Quel rôle l'Église donne-t-elle aux laïcs ?
Le concile Vatican II a donné aux laïcs une tâche et une responsabilité évidentes, déclarant clairement que tout chrétien est envoyé en mission et tout laïc chrétien participe à sa manière au sacerdoce commun du Christ. Leur mission « rend l'Église présente et agissante en tout lieu et en toute circonstance où elle ne peut devenir le sel de la terre que par leur intermédiaire », lit-on dans « Lumen Gentium », numéro 31.
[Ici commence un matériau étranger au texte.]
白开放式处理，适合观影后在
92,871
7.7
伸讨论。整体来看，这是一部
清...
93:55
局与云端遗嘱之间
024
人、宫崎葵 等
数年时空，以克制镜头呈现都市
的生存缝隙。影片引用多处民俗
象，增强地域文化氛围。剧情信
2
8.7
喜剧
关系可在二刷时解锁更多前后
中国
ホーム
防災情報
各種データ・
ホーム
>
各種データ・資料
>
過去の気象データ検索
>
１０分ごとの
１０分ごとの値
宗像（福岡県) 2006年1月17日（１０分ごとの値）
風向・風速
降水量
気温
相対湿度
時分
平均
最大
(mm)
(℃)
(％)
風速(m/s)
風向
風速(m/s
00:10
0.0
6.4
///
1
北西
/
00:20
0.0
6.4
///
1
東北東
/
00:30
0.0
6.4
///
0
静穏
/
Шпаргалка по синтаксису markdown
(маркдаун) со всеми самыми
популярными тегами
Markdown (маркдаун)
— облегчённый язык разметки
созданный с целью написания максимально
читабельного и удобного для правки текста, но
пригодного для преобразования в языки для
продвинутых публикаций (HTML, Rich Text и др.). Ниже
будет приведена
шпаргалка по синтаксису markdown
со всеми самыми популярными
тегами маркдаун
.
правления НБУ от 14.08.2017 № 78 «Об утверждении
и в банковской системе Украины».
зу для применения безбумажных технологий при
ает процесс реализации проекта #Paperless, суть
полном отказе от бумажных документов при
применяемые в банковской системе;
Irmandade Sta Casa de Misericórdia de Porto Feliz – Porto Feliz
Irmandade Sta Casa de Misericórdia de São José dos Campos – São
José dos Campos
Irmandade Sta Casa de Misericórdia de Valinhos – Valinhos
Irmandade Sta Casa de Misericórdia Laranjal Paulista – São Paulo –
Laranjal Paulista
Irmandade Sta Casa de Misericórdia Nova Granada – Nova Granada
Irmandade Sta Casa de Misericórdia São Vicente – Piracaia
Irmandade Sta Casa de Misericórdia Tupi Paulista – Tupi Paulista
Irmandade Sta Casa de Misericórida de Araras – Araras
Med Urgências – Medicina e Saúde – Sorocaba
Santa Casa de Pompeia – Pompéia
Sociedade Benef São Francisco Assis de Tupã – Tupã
En ce sens, le père Thom Sicking, doyen de la faculté des sciences religieuses à l'USJ, met en garde contre une mentalité cléricale qui règne jusqu'à ce jour, et rappelle que le fidèle a besoin des sacrements et de la communauté ecclésiale pour pouvoir exercer sa mission. « Ce n'est plus l'idée des laïcs au service de la hiérarchie, mais plutôt l'inverse », révèle-t-il. Vatican II précise également que la place primordiale des laïcs n'est pas nécessairement dans la préparation et la célébration des liturgies, bien qu'elle soit importante, mais ils devraient plutôt être dans le monde comme le levain dans la pâte. Sinon on aboutit à ce que le père Sicking appelle un peu ironiquement des « laïcs de sacristie ». Il ajoute que les laïcs ont besoin d'une catéchèse qui tienne compte des défis du monde moderne et, surtout, de la liberté, ce bien si précieux qui doit être usé avec sagesse.


Le colloque, c'est un moment où certains mots ou phrases laissent des traces. L'évêque Paul Rouhana a déclaré ainsi : « Nous disions "point de salut en dehors de l'Église", c'est fini ;
aujourd'hui nous disons : point de salut en dehors de l'amour ! »
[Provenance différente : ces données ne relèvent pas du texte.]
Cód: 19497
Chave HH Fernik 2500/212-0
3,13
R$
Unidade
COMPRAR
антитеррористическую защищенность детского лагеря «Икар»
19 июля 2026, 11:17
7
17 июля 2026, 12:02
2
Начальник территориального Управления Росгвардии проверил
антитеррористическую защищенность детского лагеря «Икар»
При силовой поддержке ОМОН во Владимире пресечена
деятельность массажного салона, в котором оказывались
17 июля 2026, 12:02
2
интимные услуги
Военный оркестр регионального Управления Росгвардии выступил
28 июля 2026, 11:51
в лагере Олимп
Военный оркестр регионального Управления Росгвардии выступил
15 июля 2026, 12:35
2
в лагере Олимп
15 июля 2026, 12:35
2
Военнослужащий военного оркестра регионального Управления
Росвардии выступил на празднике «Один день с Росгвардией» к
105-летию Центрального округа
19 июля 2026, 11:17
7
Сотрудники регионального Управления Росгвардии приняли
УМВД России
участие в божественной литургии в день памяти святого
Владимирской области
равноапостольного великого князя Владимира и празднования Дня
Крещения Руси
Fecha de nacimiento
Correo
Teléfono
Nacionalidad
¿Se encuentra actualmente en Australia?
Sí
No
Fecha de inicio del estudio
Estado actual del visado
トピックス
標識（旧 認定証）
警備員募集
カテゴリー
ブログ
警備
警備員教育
M. Riccardi, l'ancien ministre italien fondateur du Mouvement San Egidio, a souligné de son côté : « L'important, ce n'est pas de prier pour l'autre, mais c'est d'exclure toute prière qui condamne l'autre. » Mgr Salachas d'Athènes relève pour sa part : « Le patriarche est une figure biblique, c'est le chef d'un peuple ; il est père. »
Ce colloque fut comme un moment de prise de conscience. La séance de clôture a mis l'accent sur certains points concrets, quitte à les traduire en projets pour le bien de tous.